Winter has lifted from Antarctica’s Pine Island Bay, so that passing satellites can once again acquire sunlit views of massive iceberg B31 as it drifts in the Amundsen Sea. NASA has been tracking this iceberg – an ice island, really – since it separated from the front of Antarctica’s Pine Island Glacier a year ago (November 2013). It’s 240 square miles (over 600 square kilometers), in contrast to about 23 square miles for New York’s Manhattan Island. When southern winter fell around May 2014, darkness came to this region of Earth and the iceberg could not be seen for six months. It was thought then it would likely be swept up in the swift currents of the Southern Ocean, but, for now, it’s still in the Amundsen Sea – moving west – free now of surrounding debris and sea ice. Scientists expect that the berg will continue moving west.

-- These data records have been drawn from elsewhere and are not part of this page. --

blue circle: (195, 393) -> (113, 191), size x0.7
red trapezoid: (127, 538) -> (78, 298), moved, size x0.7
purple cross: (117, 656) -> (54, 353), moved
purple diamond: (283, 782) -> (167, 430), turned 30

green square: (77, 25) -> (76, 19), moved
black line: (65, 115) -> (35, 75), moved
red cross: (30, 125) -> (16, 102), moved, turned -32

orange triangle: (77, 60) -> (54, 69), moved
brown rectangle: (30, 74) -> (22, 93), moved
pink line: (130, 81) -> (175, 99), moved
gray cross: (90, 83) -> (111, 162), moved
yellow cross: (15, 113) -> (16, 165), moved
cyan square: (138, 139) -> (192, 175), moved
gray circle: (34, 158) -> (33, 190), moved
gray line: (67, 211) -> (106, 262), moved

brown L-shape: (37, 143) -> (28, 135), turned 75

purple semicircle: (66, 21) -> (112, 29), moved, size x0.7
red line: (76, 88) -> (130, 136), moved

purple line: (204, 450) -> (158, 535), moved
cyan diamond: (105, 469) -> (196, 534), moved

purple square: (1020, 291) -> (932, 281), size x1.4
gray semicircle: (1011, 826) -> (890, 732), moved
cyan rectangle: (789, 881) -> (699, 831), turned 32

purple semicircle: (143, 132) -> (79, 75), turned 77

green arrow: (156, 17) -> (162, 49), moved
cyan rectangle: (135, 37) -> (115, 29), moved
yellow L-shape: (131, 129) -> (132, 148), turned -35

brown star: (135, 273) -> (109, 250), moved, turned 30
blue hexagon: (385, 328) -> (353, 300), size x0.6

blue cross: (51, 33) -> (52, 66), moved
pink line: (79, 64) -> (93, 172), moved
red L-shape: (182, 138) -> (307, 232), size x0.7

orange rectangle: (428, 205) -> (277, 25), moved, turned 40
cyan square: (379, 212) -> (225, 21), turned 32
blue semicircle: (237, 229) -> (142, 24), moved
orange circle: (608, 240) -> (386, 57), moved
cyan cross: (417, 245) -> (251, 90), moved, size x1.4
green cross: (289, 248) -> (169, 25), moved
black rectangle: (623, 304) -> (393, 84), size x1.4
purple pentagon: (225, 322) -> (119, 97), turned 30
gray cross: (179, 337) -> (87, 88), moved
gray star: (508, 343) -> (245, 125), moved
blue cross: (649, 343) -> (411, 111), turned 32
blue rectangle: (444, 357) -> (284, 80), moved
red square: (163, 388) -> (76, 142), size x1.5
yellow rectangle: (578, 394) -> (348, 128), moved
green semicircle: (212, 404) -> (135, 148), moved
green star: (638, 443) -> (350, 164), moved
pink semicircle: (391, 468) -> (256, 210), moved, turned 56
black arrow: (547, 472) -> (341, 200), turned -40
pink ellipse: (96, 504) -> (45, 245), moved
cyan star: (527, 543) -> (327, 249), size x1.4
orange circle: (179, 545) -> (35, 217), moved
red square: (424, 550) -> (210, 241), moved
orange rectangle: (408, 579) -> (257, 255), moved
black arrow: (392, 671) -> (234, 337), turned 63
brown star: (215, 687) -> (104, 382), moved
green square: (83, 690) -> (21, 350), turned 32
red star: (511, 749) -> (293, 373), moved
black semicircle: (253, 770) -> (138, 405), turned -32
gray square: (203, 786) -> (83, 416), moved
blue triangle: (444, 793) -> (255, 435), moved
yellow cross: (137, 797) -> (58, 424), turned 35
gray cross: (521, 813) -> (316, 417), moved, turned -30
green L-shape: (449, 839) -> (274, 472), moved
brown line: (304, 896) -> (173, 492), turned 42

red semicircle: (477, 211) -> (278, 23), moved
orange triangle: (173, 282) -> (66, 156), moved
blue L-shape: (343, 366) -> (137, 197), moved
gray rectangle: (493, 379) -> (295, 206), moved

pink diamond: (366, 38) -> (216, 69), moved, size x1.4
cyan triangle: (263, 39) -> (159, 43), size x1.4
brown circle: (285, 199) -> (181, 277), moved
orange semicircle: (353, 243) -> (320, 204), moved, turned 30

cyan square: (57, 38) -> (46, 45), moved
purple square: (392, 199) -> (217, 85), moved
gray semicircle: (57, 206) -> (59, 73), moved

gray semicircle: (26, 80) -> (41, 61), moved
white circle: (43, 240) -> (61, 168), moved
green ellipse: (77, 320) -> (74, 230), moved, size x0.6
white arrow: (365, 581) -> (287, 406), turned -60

Last April, just before winter darkness fell in Antarctica, Kelly Brunt, a glaciologist at NASA’s Goddard Space Flight Center, noted:
Iceberg calving is a very normal process. However, the detachment rift, or crack, that created this iceberg was well upstream of the 30-year average calving front of Pine Island Glacier, so this a region that warrants monitoring.
Pine Island Glacier itself – the source of the massive iceberg – has been the subject of intense study in the past several decades. Scientists speak of this glacier as the weak underbelly of the West Antarctic Ice Sheet. The glacier has been thinning and draining rapidly and may be one of the largest contributors to sea level rise. Read more: As ocean warms, Antarctica’s Pine Island Glacier thaws
Large icebergs like this one pose a danger to ships. Our modern shipboard technologies – radar and warning systems – can’t always prevent accidents. For example, in 2007, the MS Explorer, an Antarctic cruise ship, sank after striking an iceberg near the South Shetland Islands. Read more at CBS News.
Read more the images of B31 from NASA Visible Earth
Bottom line: NASA is tracking the huge iceberg B31, which broke away from Antarctica’s Pine Island Glacier in November, 2013. Winter is now over in the southern part of the world, and acquired its first image in six months of B31 on November 22, 2014.